Welcome to py_ciu_image documentation!
This package implements the Contextual Importance and Utility (CIU) method.
- Classes:
CIUimage.CIUimage: The CIUimage class implements the Contextual Importance and Utility method for explaining image classification.
Example:
# Example code using the module
import CIUimage as CIU
out_names = ["NonBleeding", "Bleeding"] # Can also be "None".
ciu_object = CIU.CIUimage(model, out_names)
ciu_sp_result = ciu_object.explain(img_to_xplain)
- class CIUimage.CIUimage.CIUimage(model, out_names=None, predict_function=None, background_color=(190, 190, 190), strategy='straight', neutralCU=0.5, segments=None, nbr_segments=50, compactness=10, debug=False)
This class implements the Contextual Importance and Utility (CIU) explainable AI method for explaining image classifications.
- Parameters:
model – ML model to use.
out_names (list) – List of output class names to be used.
predict.function – Function that takes a list of images and return a numpy.ndarray with output probabilities. If this is None, then it is set to model.predict_on_batch by default.
background_color – Background color to use for “transparent”, in RGB. In the future this will be modified for supporting more than one different colors, patterns or other perturbation methods.
strategy (str) – Defines CIU strategy. Either “straight” or “inverse”.
neutralCU – CU value that is considered “neutral” and that provides a limit between negative and positive influence in the “Contextual influence” calculation CIx(CU - neutralCU).
segments – np.array of same dimensions as image, with segment index for every pixel. The default is None, which signifies that the default SLIC method will be used for creating superpixels.
nbr_segments (int) – The amount of target segments to be used by the SLIC algorithm.

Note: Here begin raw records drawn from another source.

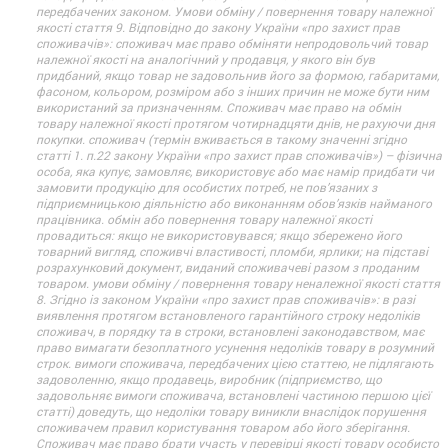
передбачених законом. Умови обміну / повернення товару належної
якості стаття 9. Відповідно до закону України «про захист прав
споживачів»: споживач має право обміняти непродовольчий товар
належної якості на аналогічний у продавця, у якого він був
придбаний, якщо товар не задовольнив його за формою, габаритами,
фасоном, кольором, розміром або з інших причин не може бути ним
використаний за призначенням. Споживач має право на обмін
товару належної якості протягом чотирнадцяти днів, не рахуючи дня
покупки. споживач (термін вживається в такому значенні згідно
статті 1. п.22 закону України «про захист прав споживачів») – фізична
особа, яка купує, замовляє, використовує або має намір придбати чи
замовити продукцію для особистих потреб, не пов’язаних з
підприємницькою діяльністю або виконанням обов’язків найманого
працівника. обмін або повернення товару належної якості
провадиться: якщо не використовувався; якщо збережено його
товарний вигляд, споживчі властивості, пломби, ярлики; на підставі
розрахунковий документ, виданий споживачеві разом з проданим
товаром. умови обміну / повернення товару неналежної якості стаття
8. Згідно із законом України «про захист прав споживачів»: в разі
виявлення протягом встановленого гарантійного строку недоліків
споживач, в порядку та в строки, встановлені законодавством, має
право вимагати безоплатного усунення недоліків товару в розумний
строк. вимоги споживача, передбачених цією статтею, не підлягають
задоволенню, якщо продавець, виробник (підприємство, що
задовольняє вимоги споживача, встановлені частиною першою цієї
статті) доведуть, що недоліки товару виникли внаслідок порушення
споживачем правил користування товаром або його зберігання.
Споживач має право брати участь у перевірці якості товару особисто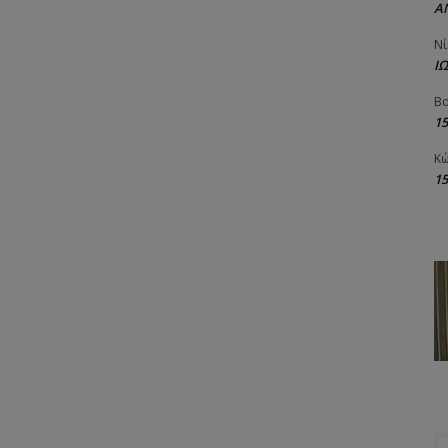
Α
Νί
Ι
Βα
1
Κώ
1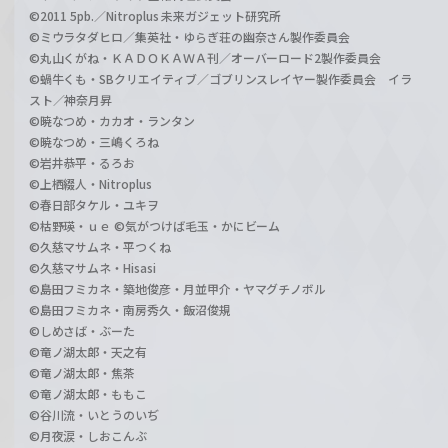
©2011 5pb.／Nitroplus 未来ガジェット研究所
©ミウラタダヒロ／集英社・ゆらぎ荘の幽奈さん製作委員会
©丸山くがね・ＫＡＤＯＫＡＷＡ刊／オーバーロード2製作委員会
©蝸牛くも・SBクリエイティブ／ゴブリンスレイヤー製作委員会 イラ
スト／神奈月昇
©暁なつめ・カカオ・ランタン
©暁なつめ・三嶋くろね
©岩井恭平・るろお
©上栖綴人・Nitroplus
©春日部タケル・ユキヲ
©枯野瑛・ｕｅ ©気がつけば毛玉・かにビーム
©久慈マサムネ・平つくね
©久慈マサムネ・Hisasi
©島田フミカネ・築地俊彦・月並甲介・ヤマグチノボル
©島田フミカネ・南房秀久・飯沼俊規
©しめさば・ぶーた
©竜ノ湖太郎・天之有
©竜ノ湖太郎・焦茶
©竜ノ湖太郎・ももこ
©谷川流・いとうのいぢ
©月夜涙・しおこんぶ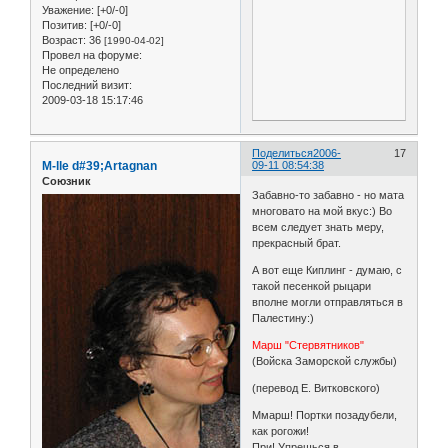
Уважение:
[+0/-0]
Позитив:
[+0/-0]
Возраст:
36
[1990-04-02]
Провел на форуме:
Не определено
Последний визит:
2009-03-18 15:17:46
Поделиться
2006-
17
M-lle d#39;Artagnan
09-11 08:54:38
Союзник
Забавно-то забавно - но мата
многовато на мой вкус:) Во
всем следует знать меру,
прекрасный брат.
А вот еще Киплинг - думаю, с
такой песенкой рыцари
вполне могли отправляться в
Палестину:)
Марш "Стервятников"
(Войска Заморской службы)
(перевод Е. Витковского)
Ммарш! Портки позадубели,
как рогожи!
При! Упрешься в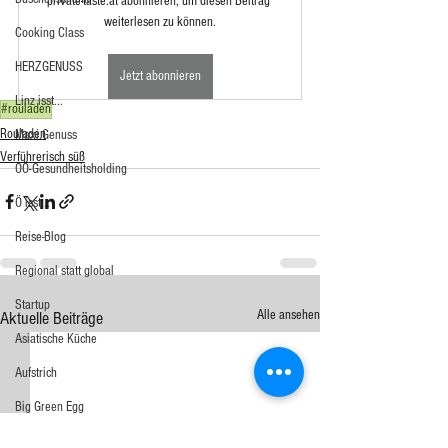
private-taste.at abonnieren, um diesen Beitrag 
weiterlesen zu können.
Cooking Class
HERZGENUSS
Jetzt abonnieren
Linz isst...
#rouladen
Rouladen
Maxi.Genuss
Verführerisch süß
OÖ-Gesundheitsholding
Ö isst...
Reise-Blog
Regional statt global
Startup
Alle ansehen
Aktuelle Beiträge
Asiatische Küche
Aufstrich
Big Green Egg
Dessert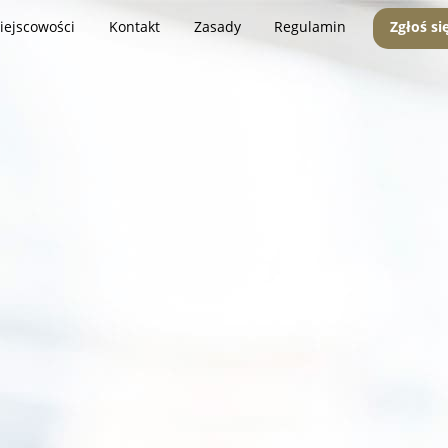
iejscowości
Kontakt
Zasady
Regulamin
Zgłoś si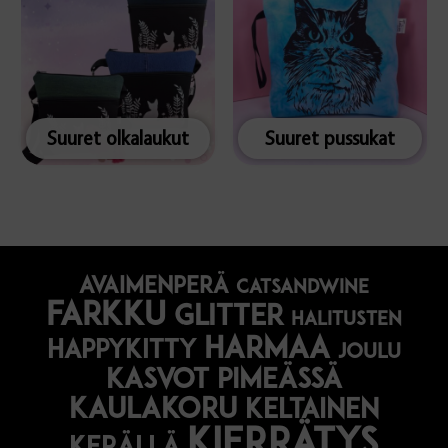
Suuret olkalaukut
Suuret pussukat
avaimenperä
catsandwine
farkku
glitter
halitusten
harmaa
happykitty
joulu
Kasvot pimeässä
kaulakoru
keltainen
kierrätys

compactness (int) – The compactness of the segments accounting for proximity or RGB values. The default is 10 and logarithmic.
debug (bool) – Display variable values and messages for debugging purposes.
- explain(image, strategy=None)
Calculate CIU values for the given image.
- Parameters:
image – Image object to explain.
strategy (str) – Defines CIU strategy. Either “straight” or “inverse”. The default is “None”, which causes self.strategy (from constructor) to be used instead.
- image_influential_segments_only(ind_output=0, Cinfl_limit=None, type='why', CI_limit=0.5, CU_limit=0.51)
Method that returns a version of the explained image that shows only superpixels above (for type=”why”) or below (for type=”whynot”) threshold values. Threshold values can be either on Contextual influence (Cinfl_limit) OR a combination of CI values equal or over CI_limit and CU values equal or over/under (depending on type) CU_limit.
REMARK: Check proper operation with CI and CU; meanwhile, it’s recommended to use Cinfl_limit instead.
- Parameters:
ind_output (int) – Index of output class to use.
Cinfl_limit (float) – Contextual influence limit to use. If None, then use CI&CU limits instead.
type (str) – Can take values “why” or “whynot”.
CI_limit (float) – Inclusion limit (>=) for Contextual Importance (CI).
CU_limit (float) – Inclusion limit (>=) for Contextual Utility (CU).